Der Fehler, woran dieser Nationalcharakter am nächsten gränzt, ist das Läppische, oder mit einem höflicheren Ausdrucke das Leichtsinnige. Wichtige Dinge werden als Spaße behandelt, und Kleinigkeiten dienen zur ernsthaftesten Beschäftigung. Im Alter singt der Franzose alsdann noch lustige Lieder und ist, so viel er kann, auch galant gegen das Frauenzimmer. Bei diesen Anmerkungen habe ich große Gewährsmänner aus eben derselben Völkerschaft auf meiner Seite und 244 ziehe mich hinter einen Montesquieu und D'Alembert, um wider jeden besorglichen Unwillen sicher zu sein.
Der Engländer ist im Anfange einer jeden Bekanntschaft kaltsinnig und gegen einen Fremden gleichgültig. Er hat wenig Neigung zu kleinen Gefälligkeiten; dagegen wird er, so bald er ein Freund ist, zu großen Dienstleistungen auferlegt. Er bemüht sich wenig im Umgange witzig zu sein, oder einen artigen Anstand zu zeigen, dagegen ist er verständig und gesetzt. Er ist ein schlechter Nachahmer, frägt nicht viel darnach, was andere urtheilen, und folgt lediglich seinem eigenen Geschmacke. Er ist in Verhältniß auf das Frauenzimmer nicht von französischer Artigkeit, aber bezeigt gegen dasselbe weit mehr Achtung und treibt diese vielleicht zu weit, indem er im Ehestande seiner Frauen gemeiniglich ein unumschränktes Ansehen einräumt. Er ist standhaft, bisweilen bis zur Hartnäckigkeit, kühn und entschlossen, oft bis zur Vermessenheit und handelt nach Grundsätzen gemeiniglich bis zum Eigensinne. Er wird leichtlich ein Sonderling, nicht aus Eitelkeit, sondern weil er sich wenig um andre bekümmert und seinem Geschmacke aus Gefälligkeit oder Nachahmung nicht leichtlich Gewalt thut; um deswillen wird er selten so sehr geliebt als der Franzose, aber, wenn er gekannt ist, gemeiniglich mehr hochgeachtet.

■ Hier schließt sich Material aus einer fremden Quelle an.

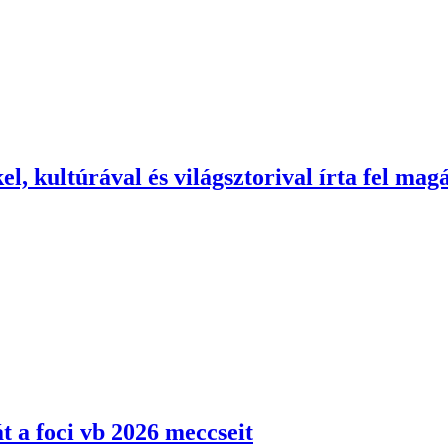
el, kultúrával és világsztorival írta fel mag
át a foci vb 2026 meccseit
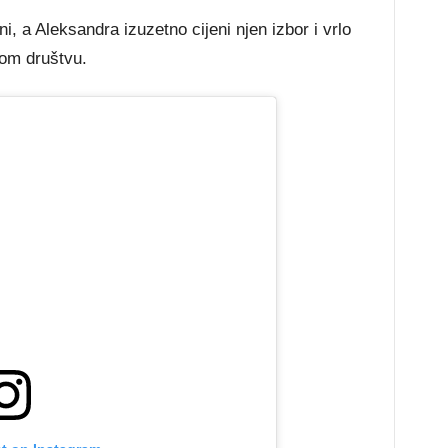
i, a Aleksandra izuzetno cijeni njen izbor i vrlo
vom društvu.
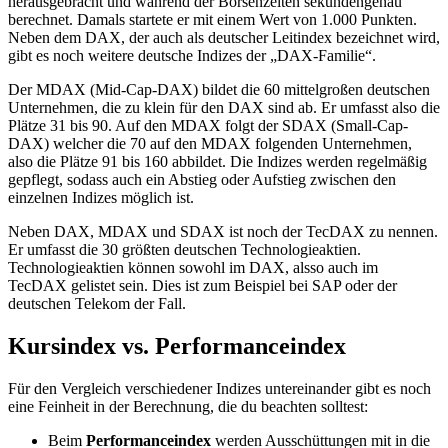
herausgebracht und während der Börsenzeiten sekundengenau
berechnet. Damals startete er mit einem Wert von 1.000 Punkten.
Neben dem DAX, der auch als deutscher Leitindex bezeichnet wird,
gibt es noch weitere deutsche Indizes der „DAX-Familie“.
Der MDAX (Mid-Cap-DAX) bildet die 60 mittelgroßen deutschen
Unternehmen, die zu klein für den DAX sind ab. Er umfasst also die
Plätze 31 bis 90. Auf den MDAX folgt der SDAX (Small-Cap-
DAX) welcher die 70 auf den MDAX folgenden Unternehmen,
also die Plätze 91 bis 160 abbildet. Die Indizes werden regelmäßig
gepflegt, sodass auch ein Abstieg oder Aufstieg zwischen den
einzelnen Indizes möglich ist.
Neben DAX, MDAX und SDAX ist noch der TecDAX zu nennen.
Er umfasst die 30 größten deutschen Technologieaktien.
Technologieaktien können sowohl im DAX, alsso auch im
TecDAX gelistet sein. Dies ist zum Beispiel bei SAP oder der
deutschen Telekom der Fall.
Kursindex vs. Performanceindex
Für den Vergleich verschiedener Indizes untereinander gibt es noch
eine Feinheit in der Berechnung, die du beachten solltest:
Beim
Performanceindex
werden Ausschüttungen mit in die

Der Deutsche hat ein gemischtes Gefühl aus dem eines Engländers und dem eines Franzosen, scheint aber dem ersteren am nächsten zu kommen, und die größere Ähnlichkeit mit dem letzteren ist nur gekünstelt und nachgeahmt. Er hat eine glückliche Mischung in dem Gefühle sowohl des Erhabenen und des Schönen; und wenn er in dem ersteren es nicht einem Engländer im zweiten aber dem Franzosen nicht gleich thut, so übertrifft er sie beide, in so fern er sie verbindet. Er zeigt mehr Gefälligkeit im Umgange als der erstere, und wenn er gleich nicht so viel angenehme Lebhaftigkeit und Witz in die Gesellschaft bringt, als der Franzose, so äußert er doch darin mehr Bescheidenheit und Verstand. Er ist, so wie in aller Art des 245 Geschmacks, also auch in der Liebe ziemlich methodisch, und indem er das Schöne mit dem Edlen verbindet, so ist er in der Empfindung beider kalt genug, um seinen Kopf mit den Überlegungen des Anstandes, der Pracht und des Aufsehens zu beschäftigen. Daher sind Familie, Titel und Rang bei ihm sowohl im bürgerlichen Verhältnisse als in der Liebe Sachen von großer Bedeutung. Er fragt weit mehr als die vorige darnach, was die Leute von ihm urtheilen möchten, und wo etwas in seinem Charakter ist, das den Wunsch einer Hauptverbesserung rege machen könnte, so ist es diese Schwachheit, nach welcher er sich nicht erkühnt original zu sein, ob er gleich dazu alle Talente hat, und daß er sich zu viel mit der Meinung anderer einläßt, welches den sittlichen Eigenschaften alle Haltung nimmt, indem es sie wetterwendisch und falsch gekünstelt macht.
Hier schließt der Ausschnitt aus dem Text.